» Work item: Copy the data that appears below exactly. Drop the pictures.

» Task inputs:

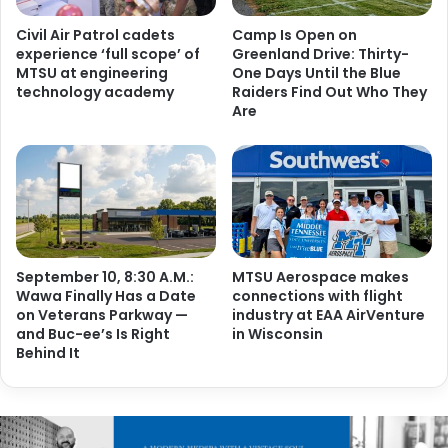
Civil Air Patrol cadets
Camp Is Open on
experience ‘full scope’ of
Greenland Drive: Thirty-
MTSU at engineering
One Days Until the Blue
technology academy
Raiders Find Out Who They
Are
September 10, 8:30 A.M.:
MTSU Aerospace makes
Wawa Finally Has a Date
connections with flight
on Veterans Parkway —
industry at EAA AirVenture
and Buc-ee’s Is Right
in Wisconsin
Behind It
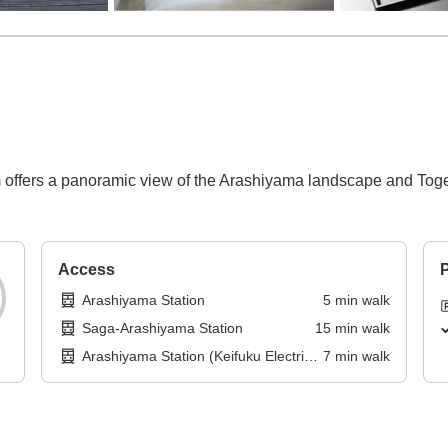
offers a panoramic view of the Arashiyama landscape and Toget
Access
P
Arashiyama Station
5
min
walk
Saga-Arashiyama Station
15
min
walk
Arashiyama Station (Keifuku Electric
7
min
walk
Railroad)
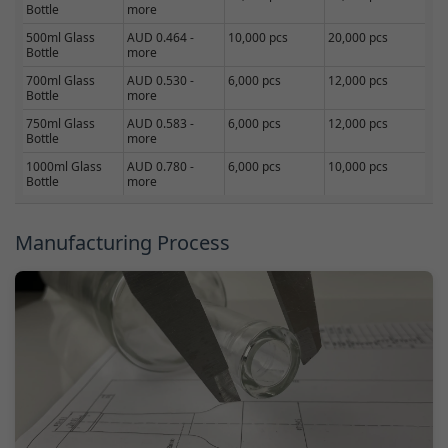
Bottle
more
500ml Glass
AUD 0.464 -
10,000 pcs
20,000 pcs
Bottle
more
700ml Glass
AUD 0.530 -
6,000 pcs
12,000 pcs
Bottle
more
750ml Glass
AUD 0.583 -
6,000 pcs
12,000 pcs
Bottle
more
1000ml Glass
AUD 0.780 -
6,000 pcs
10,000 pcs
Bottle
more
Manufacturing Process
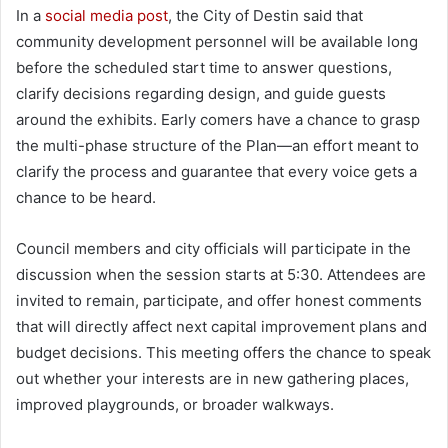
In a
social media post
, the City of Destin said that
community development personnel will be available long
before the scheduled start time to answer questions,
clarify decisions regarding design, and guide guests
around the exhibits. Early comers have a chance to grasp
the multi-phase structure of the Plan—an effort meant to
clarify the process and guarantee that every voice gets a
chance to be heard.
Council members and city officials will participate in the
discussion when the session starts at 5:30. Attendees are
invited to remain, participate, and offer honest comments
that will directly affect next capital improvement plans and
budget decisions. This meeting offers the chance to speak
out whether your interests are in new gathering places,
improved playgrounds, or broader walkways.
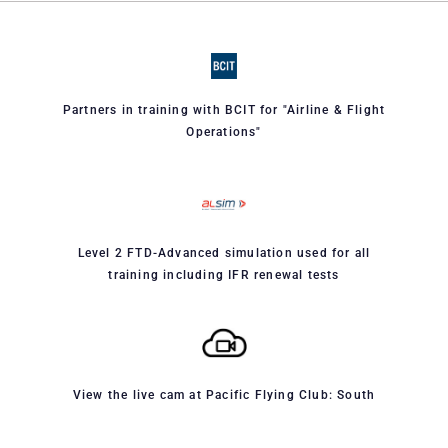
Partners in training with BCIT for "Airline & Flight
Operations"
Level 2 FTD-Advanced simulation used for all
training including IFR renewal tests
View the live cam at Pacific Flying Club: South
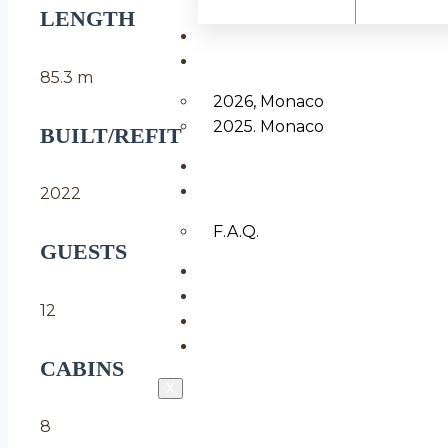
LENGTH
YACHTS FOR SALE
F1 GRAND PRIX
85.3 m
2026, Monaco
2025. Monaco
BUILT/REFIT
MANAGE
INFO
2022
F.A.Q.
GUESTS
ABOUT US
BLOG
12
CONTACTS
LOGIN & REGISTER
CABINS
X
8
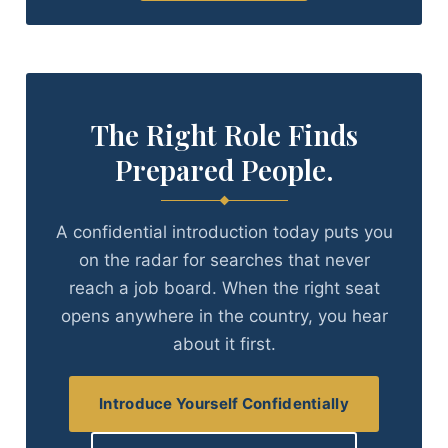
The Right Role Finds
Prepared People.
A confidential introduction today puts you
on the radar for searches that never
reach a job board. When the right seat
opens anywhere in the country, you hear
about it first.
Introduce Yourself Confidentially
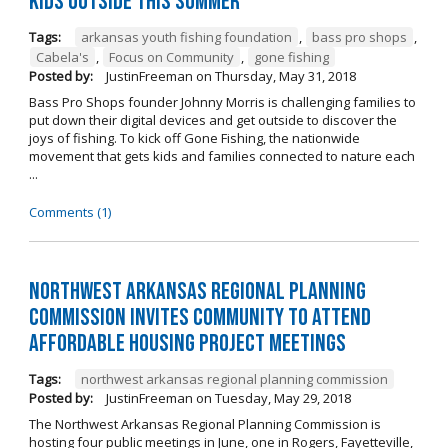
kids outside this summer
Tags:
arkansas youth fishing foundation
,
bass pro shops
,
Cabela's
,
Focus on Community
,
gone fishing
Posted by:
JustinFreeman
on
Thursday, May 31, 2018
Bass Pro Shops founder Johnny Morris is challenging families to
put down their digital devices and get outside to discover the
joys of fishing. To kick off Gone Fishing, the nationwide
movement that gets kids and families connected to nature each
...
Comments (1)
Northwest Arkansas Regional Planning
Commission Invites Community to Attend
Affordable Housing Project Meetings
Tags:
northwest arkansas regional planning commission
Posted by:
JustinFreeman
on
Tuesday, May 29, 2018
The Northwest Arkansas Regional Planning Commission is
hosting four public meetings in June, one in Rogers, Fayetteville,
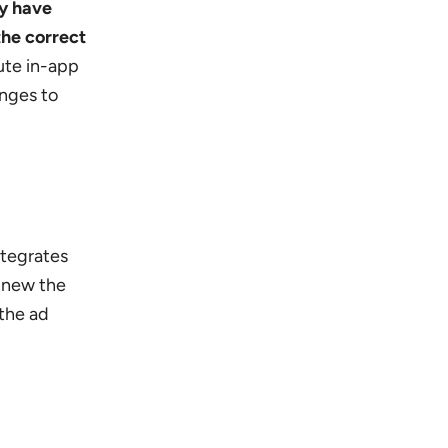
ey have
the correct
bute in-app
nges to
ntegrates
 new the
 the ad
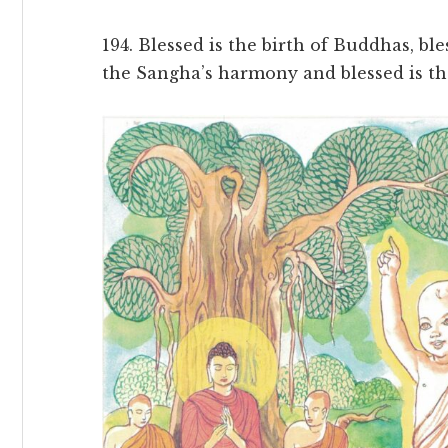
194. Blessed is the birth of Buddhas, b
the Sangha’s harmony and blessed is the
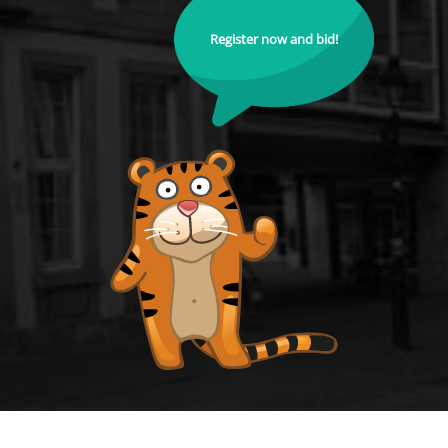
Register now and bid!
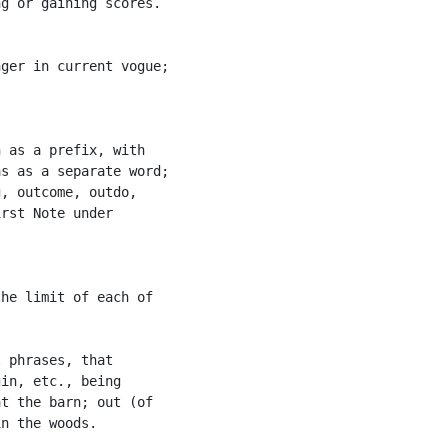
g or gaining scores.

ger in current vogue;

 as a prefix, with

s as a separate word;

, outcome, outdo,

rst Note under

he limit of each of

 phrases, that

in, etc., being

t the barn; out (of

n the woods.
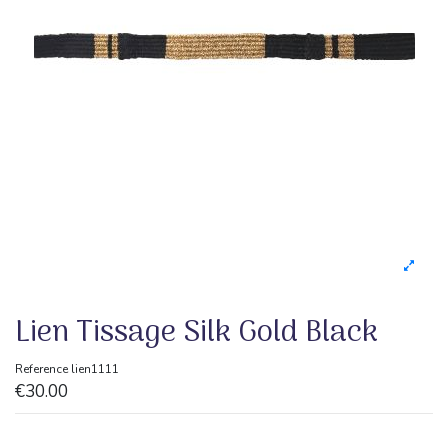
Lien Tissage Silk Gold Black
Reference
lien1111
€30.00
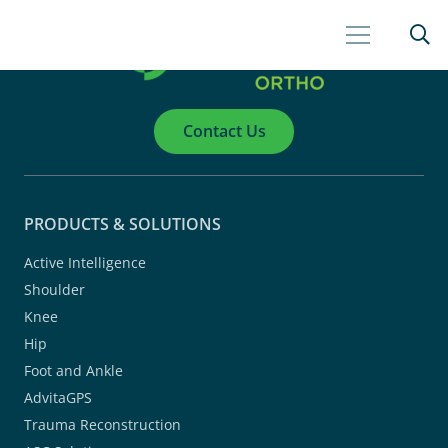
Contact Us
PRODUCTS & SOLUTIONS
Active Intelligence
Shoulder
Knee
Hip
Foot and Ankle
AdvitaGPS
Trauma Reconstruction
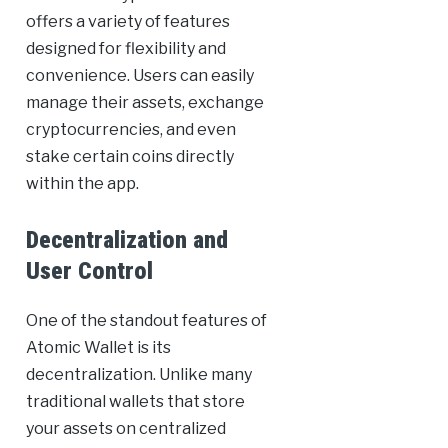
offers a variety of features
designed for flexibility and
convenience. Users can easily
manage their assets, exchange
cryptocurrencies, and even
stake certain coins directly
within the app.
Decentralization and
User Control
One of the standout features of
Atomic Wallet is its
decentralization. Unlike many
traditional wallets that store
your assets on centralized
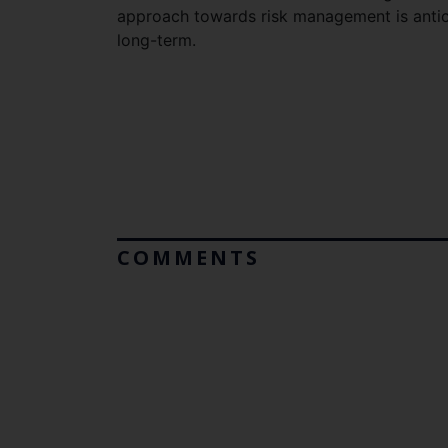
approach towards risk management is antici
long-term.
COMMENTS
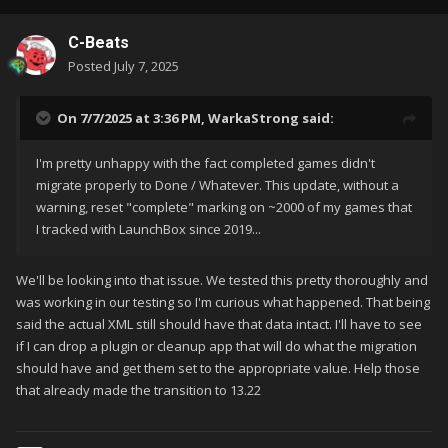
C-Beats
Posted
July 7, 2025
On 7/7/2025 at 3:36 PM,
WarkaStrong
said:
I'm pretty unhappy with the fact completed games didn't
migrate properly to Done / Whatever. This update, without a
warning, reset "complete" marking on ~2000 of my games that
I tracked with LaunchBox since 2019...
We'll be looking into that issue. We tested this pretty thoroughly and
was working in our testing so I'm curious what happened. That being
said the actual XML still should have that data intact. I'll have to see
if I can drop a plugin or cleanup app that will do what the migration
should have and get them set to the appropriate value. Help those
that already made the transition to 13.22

» Written solution:
Civil Air Patrol cadets
Camp Is Open on
experience ‘full scope’ of
Greenland Drive: Thirty-
MTSU at engineering
One Days Until the Blue
technology academy
Raiders Find Out Who They
Are
September 10, 8:30 A.M.:
MTSU Aerospace makes
Wawa Finally Has a Date
connections with flight
on Veterans Parkway —
industry at EAA AirVenture
and Buc-ee’s Is Right
in Wisconsin
Behind It
offers a panoramic view of the Arashiyama landscape and Toget
Access
P
Arashiyama Station
5
min
walk
Saga-Arashiyama Station
15
min
walk
Arashiyama Station (Keifuku Electric
7
min
walk
Railroad)
Bottle
more
500ml Glass
AUD 0.464 -
10,000 pcs
20,000 pcs
Bottle
more
700ml Glass
AUD 0.530 -
6,000 pcs
12,000 pcs
Bottle
more
750ml Glass
AUD 0.583 -
6,000 pcs
12,000 pcs
Bottle
more
1000ml Glass
AUD 0.780 -
6,000 pcs
10,000 pcs
Bottle
more
Manufacturing Process
In a
social media post
, the City of Destin said that
community development personnel will be available long
before the scheduled start time to answer questions,
clarify decisions regarding design, and guide guests
around the exhibits. Early comers have a chance to grasp
the multi-phase structure of the Plan—an effort meant to
clarify the process and guarantee that every voice gets a
chance to be heard.
Council members and city officials will participate in the
discussion when the session starts at 5:30. Attendees are
invited to remain, participate, and offer honest comments
that will directly affect next capital improvement plans and
budget decisions. This meeting offers the chance to speak
out whether your interests are in new gathering places,
improved playgrounds, or broader walkways.
Partners in training with BCIT for "Airline & Flight
Operations"
Level 2 FTD-Advanced simulation used for all
training including IFR renewal tests
View the live cam at Pacific Flying Club: South
LENGTH
YACHTS FOR SALE
F1 GRAND PRIX
85.3 m
2026, Monaco
2025. Monaco
BUILT/REFIT
MANAGE
INFO
2022
F.A.Q.
GUESTS
ABOUT US
BLOG
12
CONTACTS
LOGIN & REGISTER
CABINS
X
8
The Right Role Finds
Prepared People.
A confidential introduction today puts you
on the radar for searches that never
reach a job board. When the right seat
opens anywhere in the country, you hear
about it first.
Introduce Yourself Confidentially
kids outside this summer
Tags:
arkansas youth fishing foundation
,
bass pro shops
,
Cabela's
,
Focus on Community
,
gone fishing
Posted by:
JustinFreeman
on
Thursday, May 31, 2018
Bass Pro Shops founder Johnny Morris is challenging families to
put down their digital devices and get outside to discover the
joys of fishing. To kick off Gone Fishing, the nationwide
movement that gets kids and families connected to nature each
...
Comments (1)
Northwest Arkansas Regional Planning
Commission Invites Community to Attend
Affordable Housing Project Meetings
Tags:
northwest arkansas regional planning commission
Posted by:
JustinFreeman
on
Tuesday, May 29, 2018
The Northwest Arkansas Regional Planning Commission is
hosting four public meetings in June, one in Rogers, Fayetteville,
ey have
the correct
bute in-app
nges to
ntegrates
 new the
 the ad
194. Blessed is the birth of Buddhas, b
the Sangha’s harmony and blessed is the
Register now and bid!
g or gaining scores.

ger in current vogue;

 as a prefix, with

s as a separate word;

, outcome, outdo,

rst Note under

he limit of each of

 phrases, that

in, etc., being

t the barn; out (of

n the woods.
Lien Tissage Silk Gold Black
Reference
lien1111
€30.00
Contact Us
PRODUCTS & SOLUTIONS
Active Intelligence
Shoulder
Knee
Hip
Foot and Ankle
AdvitaGPS
Trauma Reconstruction
offers a variety of features
designed for flexibility and
convenience. Users can easily
manage their assets, exchange
cryptocurrencies, and even
stake certain coins directly
within the app.
Decentralization and
User Control
One of the standout features of
Atomic Wallet is its
decentralization. Unlike many
traditional wallets that store
your assets on centralized
approach towards risk management is antici
long-term.
COMMENTS
C-Beats
Posted
July 7, 2025
On 7/7/2025 at 3:36 PM,
WarkaStrong
said:
I'm pretty unhappy with the fact completed games didn't
migrate properly to Done / Whatever. This update, without a
warning, reset "complete" marking on ~2000 of my games that
I tracked with LaunchBox since 2019...
We'll be looking into that issue. We tested this pretty thoroughly and
was working in our testing so I'm curious what happened. That being
said the actual XML still should have that data intact. I'll have to see
if I can drop a plugin or cleanup app that will do what the migration
should have and get them set to the appropriate value. Help those
that already made the transition to 13.22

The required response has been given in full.